The results of all seven diseases have been pooled. The curves have been generated based on the replication of SNPs according to the GWAS catalog. Replicated reported associations are counted as true positives, and non-replicated associations as false positives. Note that the COMBI lines end at some point and the RPVT and the raw SVM lines continue. At the endpoint of the COMBI curve all SNPs selected in the SVM step are also significant in the statistical testing step; i.e. if one wanted to add just one more SNP to the list of reported associations, all other SNPs would also become significant, as they have a p-value of 1. The points on the RPVT and COMBI lines represent the final results of the two methods when applying the corresponding significance thresholds and are described in more detail in Table 3.

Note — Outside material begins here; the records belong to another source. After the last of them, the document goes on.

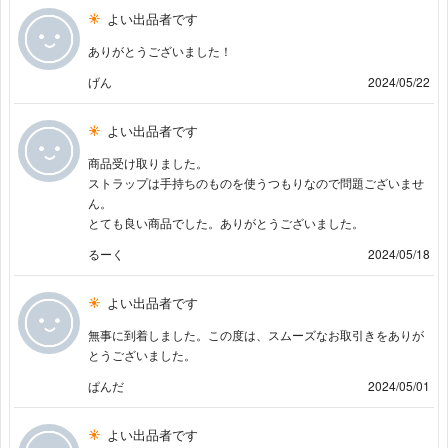
よい出品者です
ありがとうございました！
げん
2024/05/22
よい出品者です
商品受け取りました。
ストラップは手持ちのものを使うつもりなので問題ございませ
ん。
とても良い商品でした。ありがとうございました。
るーく
2024/05/18
よい出品者です
無事に到着しました。この度は、スムーズなお取引きをありが
とうございました。
ぱんだ
2024/05/01
よい出品者です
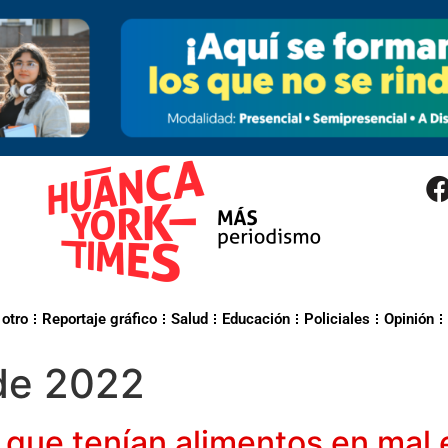
 otro
Reportaje gráfico
Salud
Educación
Policiales
Opinión
 de 2022
s que tenían alimentos en mal 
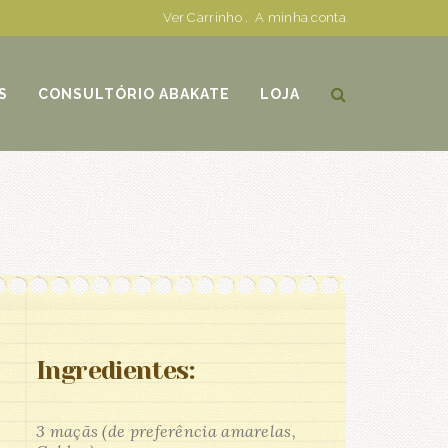
Ver Carrinho
.
A minha conta
S
CONSULTÓRIO ABAKATE
LOJA
Ingredientes:
3 maçãs (de preferência amarelas,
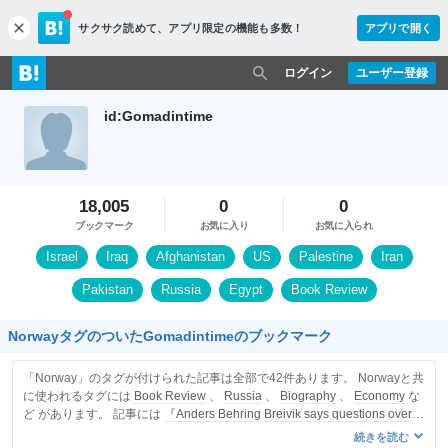
サクサク読めて、
アプリ限定の機能も多数！
アプリで開く
c
l
o
ログイン
ユーザー登録
s
e
id:Gomadintime
18,005
0
0
ブックマーク
お気に入り
お気に入られ
Israel
Iraq
Afghanistan
US
Palestine
Iran
Pakistan
Russia
Egypt
Book Review
NorwayタグのついたGomadintimeのブックマーク
「Norway」のタグが付けられた記事は全部で42件あります。 Norwayと共
に使われるタグには
Book Review
、
Russia
、
Biography
、
Economy
な
ど があります。 記事には
『Anders Behring Breivik says questions over
sanity part of plot to discredit him』
を含みます。
続きを読む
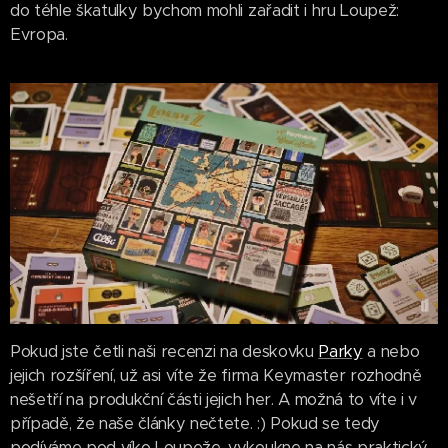
do téhle škatulky bychom mohli zařadit i hru Loupež:
Evropa.
Pokud jste četli naši recenzi na deskovku
Parky
a nebo
jejich rozšíření, už asi víte že firma Keymaster rozhodně
nešetří na produkční části jejich her. A možná to víte i v
případě, že naše články nečtete. :) Pokud se tedy
podíváme pod víko Loupeže, vykoukne na nás praktický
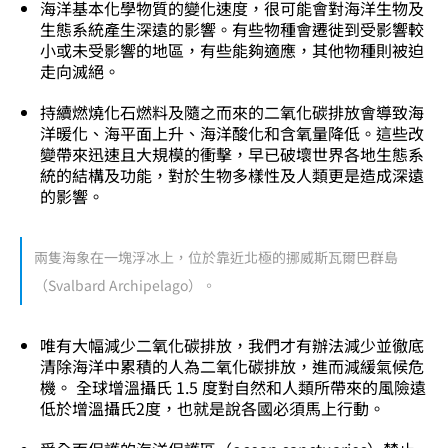
海洋基本化學物質的變化速度，很可能會對海洋生物及
生態系統產生深遠的影響。有些物種會遷徙到受影響較
小或未受影響的地區，有些能夠適應，其他物種則被迫
走向滅絕。
持續燃燒化石燃料及隨之而來的二氧化碳排放會導致海
洋暖化、海平面上升、海洋酸化和含氧量降低。這些改
變帶來迅速且大規模的衝擊，早已破壞世界各地生態系
統的結構及功能，對於生物多樣性及人類更是造成深遠
的影響。
兩隻海象在一塊浮冰上，位於靠近北極的挪威斯瓦爾巴群島
（Svalbard Archipelago）。
唯有大幅減少二氧化碳排放，我們才有辦法減少並徹底
清除海洋中累積的人為二氧化碳排放，進而減緩氣候危
機。 全球增溫攝氏 1.5 度對自然和人類所帶來的風險遠
低於增溫攝氏2度，也就是說各國必須馬上行動。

Empirical evaluation of the performance of the COMBI method on the WTCCC data, relative to that of basic RPVT.
| Number of SNPs reaching significance applying | ||
|---|---|---|
| RPVT | COMBI Method | |
| SNPs that have achieved <10−5 in at least one external study | 24 (32% precision) | 28 (61% precision) |
| SNPs that have not achieved <10−5 in an external study | 52 (68% error) | 18 (39% error) |
| Overall | 76 | 46 |
| 0.0014 | ||
The table represents the information given by the points on the RPVT and COMBI lines in Fig. 4. The final results of the two methods when applying the corresponding significance thresholds are shown. At significance threshold t* = 10−5, COMBI achieves 28 SNPs recall at precision 61%, while RPVT achieves a recall of only 24 SNPs at precision 32%.